A number of features required a bit of reversion back to her original specification. The injectors that No. 4079 went to Australia with don’t like hot water and as you can imagine, a tender tank of water in the desert gets pretty warm, pretty quickly. They were replaced with some injectors that were far less susceptible to this problem. We replaced them with two GWR live steam units. Not entirely authentic (she should have a live and an exhaust injector**) but more so than the Gresham and Craven units as supplied!
4079 Crank Axle
The other ‘start from scratch’ area was the cylinder drain cocks. These little valves are on the bottom of the cylinders and steam chest. These are opened as an engine stands still and remain open for the first couple of revolutions of the wheels to drain the water out of the cylinders. Hence the big whooosh when a steam engine moves off. Water is incompressible unlike steam and if you have too much of it in there your cylinders go bang in a really expensive way. There are 11 of these and they had all been replaced with steam operating versions from an unknown source before she left the U.K. in the 1970s. The GWR ones are operated via a single lever and a mechanical linkage. Now, casting, machining and grinding in these valves are all technical tasks.
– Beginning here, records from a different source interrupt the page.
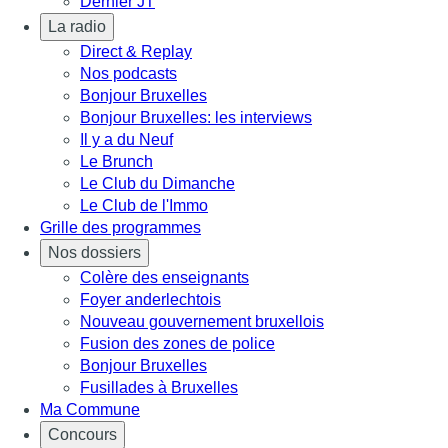
Dernier JT
La radio
Direct & Replay
Nos podcasts
Bonjour Bruxelles
Bonjour Bruxelles: les interviews
Il y a du Neuf
Le Brunch
Le Club du Dimanche
Le Club de l'Immo
Grille des programmes
Nos dossiers
Colère des enseignants
Foyer anderlechtois
Nouveau gouvernement bruxellois
Fusion des zones de police
Bonjour Bruxelles
Fusillades à Bruxelles
Ma Commune
Concours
Getting all 11 to line up and open together took the patience requirement a stage further...
We had the majority of the work on the frames and boiler completed and we reunited them in order to make sure that we had all the bits we needed. The loco had been in bits for a number of years and this we felt was important to ensure that there were no delays that might unnecessarily burn up vital boiler ticket time. A lot of very fiddly and unexciting but very vital jobs got sorted in this time. Just before the lockdown of 2020 started, we had decided to make the final push towards removing the boiler for completion and commissioning.
We had everything to the boiler cladding released and ready to come off. Then it’s just a case of the cab roof and boiler out! And that’s when lockdown hit.
For various medical reasons concerning my other half, I was promptly locked into my flat for the next 4 months...
Thankfully, my great friends in the loco works were able to come back to Didcot a lot sooner than I was. They took the cladding sheets and cab roof off and then lifted the boiler, placing it on BR WELTROL No. 901002. Work has now commenced on doing the last few jobs and making it fully pressure tight. I finally made it back to Didcot on the 1st August.
Team fitting Drain Cocks
Despite the fact that the workforce size has been limited, progress has been great. As soon as there is something more to report, I’ll write another blog with a little engine history, a few jobs we have done before and where we are at the moment.
Drew and the 4079 Team.
Photo taken 28 November 1970
*Sounds like yours truly has a few Castle history blogs to write here...
**I’ll do a blog post on the way injectors work - it’s REALLY clever!